→ **Work to complete**
Find and copy the lines in the records beneath this task that contain the word "Paramétrer".

# # # # #

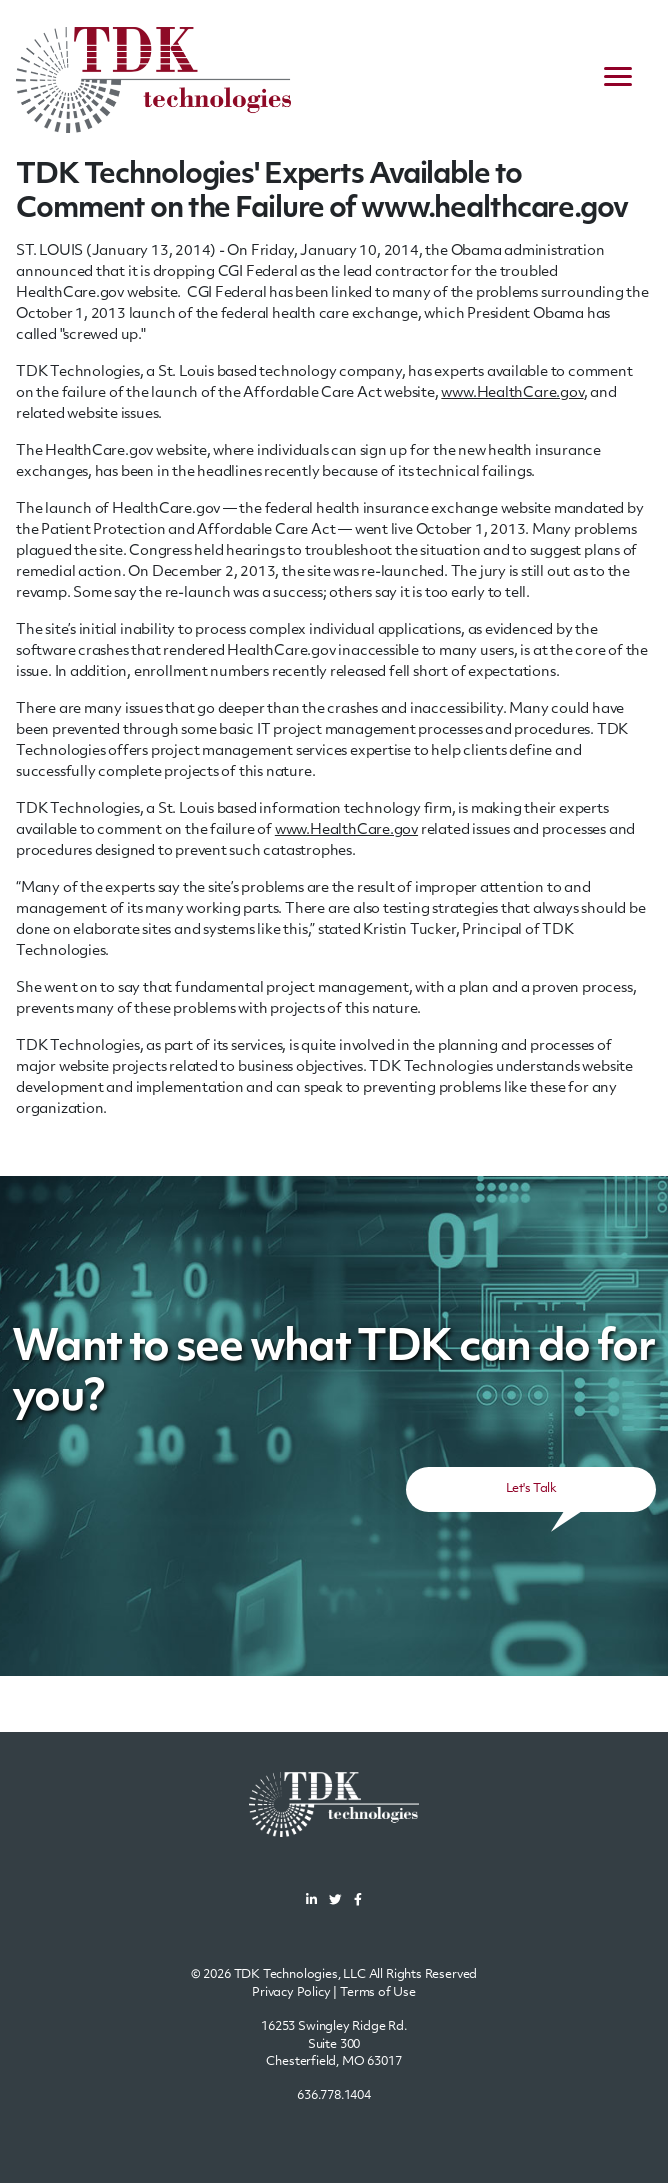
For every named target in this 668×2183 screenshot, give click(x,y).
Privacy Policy (291, 1993)
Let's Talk (531, 1489)
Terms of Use (378, 1993)
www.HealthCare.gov (512, 393)
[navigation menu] (618, 80)
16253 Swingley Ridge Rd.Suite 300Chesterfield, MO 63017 (334, 2045)
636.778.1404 (334, 2096)
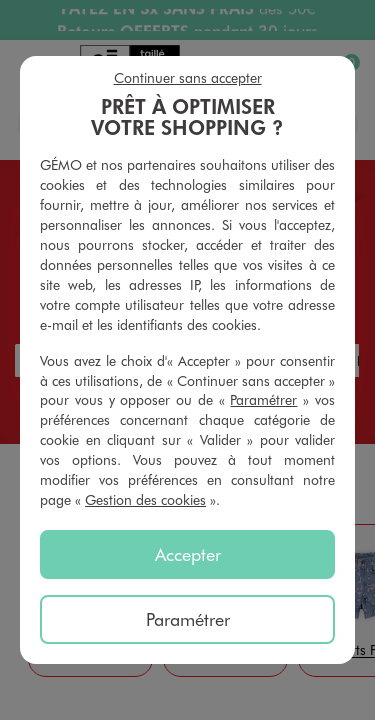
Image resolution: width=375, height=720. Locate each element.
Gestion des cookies (145, 499)
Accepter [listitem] (188, 554)
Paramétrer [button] (263, 399)
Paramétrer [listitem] (188, 619)
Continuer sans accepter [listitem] (188, 77)
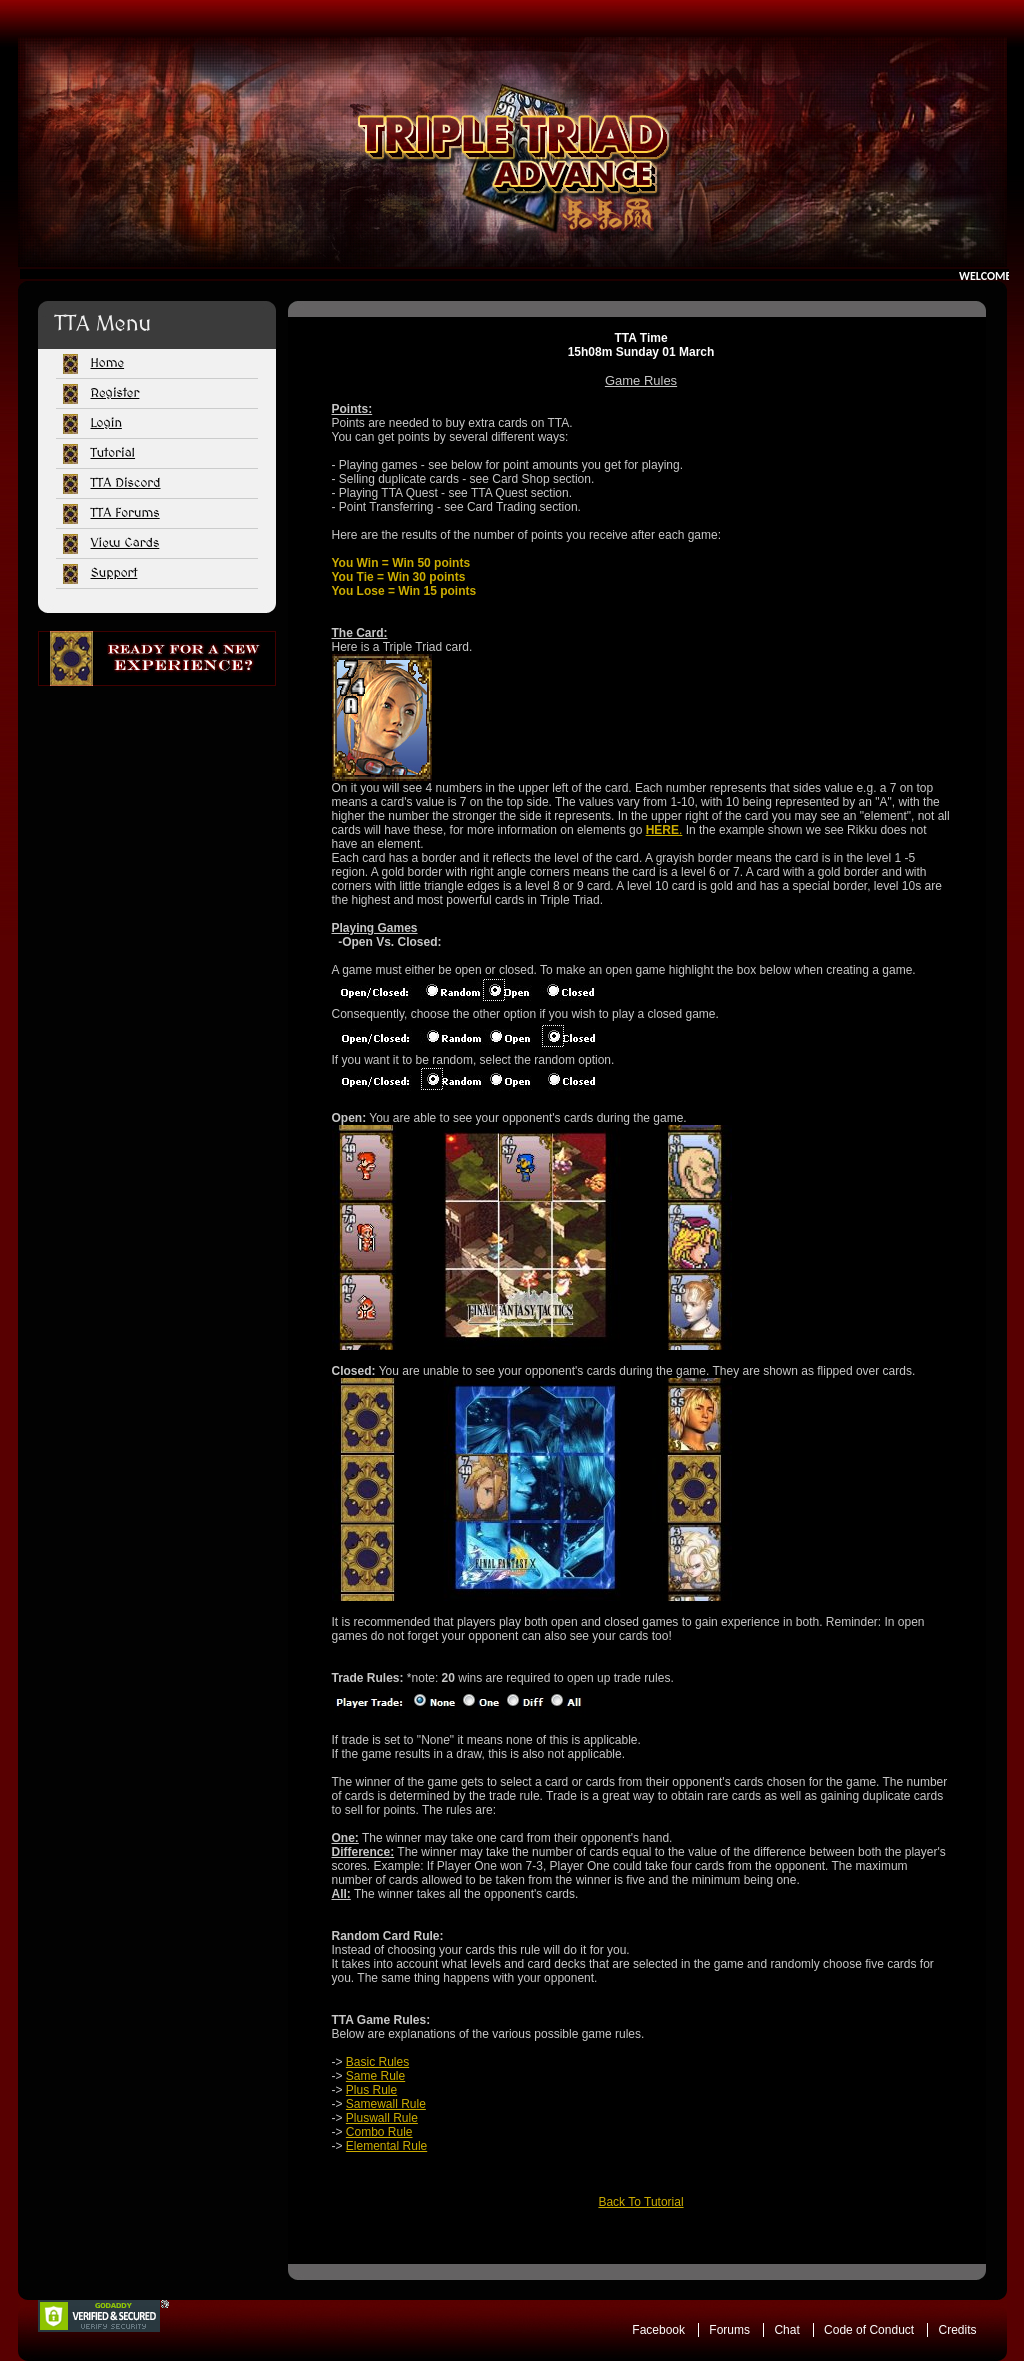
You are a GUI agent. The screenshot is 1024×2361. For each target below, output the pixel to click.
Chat (786, 2330)
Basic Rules (377, 2062)
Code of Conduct (869, 2330)
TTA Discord (126, 483)
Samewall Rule (386, 2104)
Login (106, 423)
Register (115, 393)
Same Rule (375, 2076)
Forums (729, 2330)
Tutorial (113, 453)
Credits (957, 2330)
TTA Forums (125, 513)
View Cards (125, 543)
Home (108, 363)
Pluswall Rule (382, 2118)
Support (114, 573)
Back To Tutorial (640, 2202)
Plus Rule (371, 2090)
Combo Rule (379, 2132)
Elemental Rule (386, 2146)
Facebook (658, 2330)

# # # # #

→ **Answer below**
Paramétrer [button] (263, 399)
Paramétrer [listitem] (188, 619)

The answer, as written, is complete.